BEGIN GIVEN ENTRIES
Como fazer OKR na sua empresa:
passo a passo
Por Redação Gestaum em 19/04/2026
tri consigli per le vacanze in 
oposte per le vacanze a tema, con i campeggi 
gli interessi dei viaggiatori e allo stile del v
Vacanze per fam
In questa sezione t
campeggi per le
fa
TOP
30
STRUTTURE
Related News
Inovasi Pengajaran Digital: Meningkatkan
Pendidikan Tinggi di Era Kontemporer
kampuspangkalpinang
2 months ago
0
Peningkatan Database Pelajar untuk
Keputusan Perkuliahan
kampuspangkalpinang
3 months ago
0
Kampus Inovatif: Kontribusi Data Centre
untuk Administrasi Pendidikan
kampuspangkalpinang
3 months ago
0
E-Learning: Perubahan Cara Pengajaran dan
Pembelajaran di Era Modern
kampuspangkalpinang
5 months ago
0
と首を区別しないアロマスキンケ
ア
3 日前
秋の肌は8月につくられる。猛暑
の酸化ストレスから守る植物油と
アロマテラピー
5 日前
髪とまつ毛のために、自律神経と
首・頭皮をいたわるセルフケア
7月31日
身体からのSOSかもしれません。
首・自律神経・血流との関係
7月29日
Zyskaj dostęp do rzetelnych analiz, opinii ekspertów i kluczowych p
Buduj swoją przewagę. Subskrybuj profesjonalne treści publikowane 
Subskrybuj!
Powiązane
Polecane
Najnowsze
END GIVEN ENTRIES
BEGIN GIVEN ENTRIES
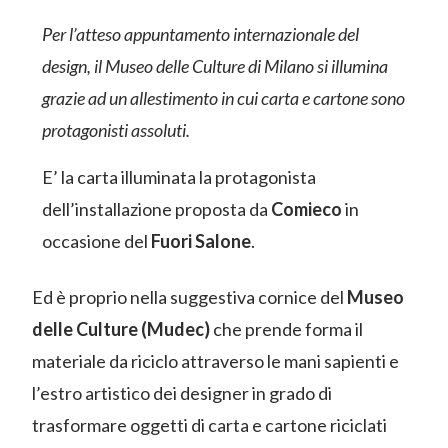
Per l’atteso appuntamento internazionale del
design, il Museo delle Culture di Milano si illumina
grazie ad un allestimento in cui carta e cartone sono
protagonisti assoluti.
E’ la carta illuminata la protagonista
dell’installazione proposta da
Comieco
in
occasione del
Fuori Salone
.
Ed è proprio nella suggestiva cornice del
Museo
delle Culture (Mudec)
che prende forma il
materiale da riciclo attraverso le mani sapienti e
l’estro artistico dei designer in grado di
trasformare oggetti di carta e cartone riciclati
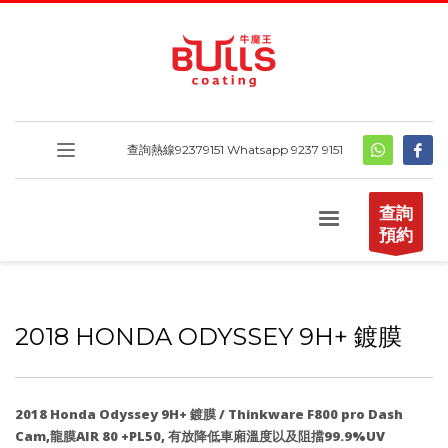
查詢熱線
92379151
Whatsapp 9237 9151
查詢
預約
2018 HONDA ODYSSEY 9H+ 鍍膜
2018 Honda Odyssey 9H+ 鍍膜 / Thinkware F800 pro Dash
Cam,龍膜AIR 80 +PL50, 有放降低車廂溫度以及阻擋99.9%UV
END GIVEN ENTRIES
**ABOUT THIS TASK**
Filter the records above down to the lines that hold the string "cartone".

**EXERCISE OUTPUT**
grazie ad un allestimento in cui carta e cartone sono
trasformare oggetti di carta e cartone riciclati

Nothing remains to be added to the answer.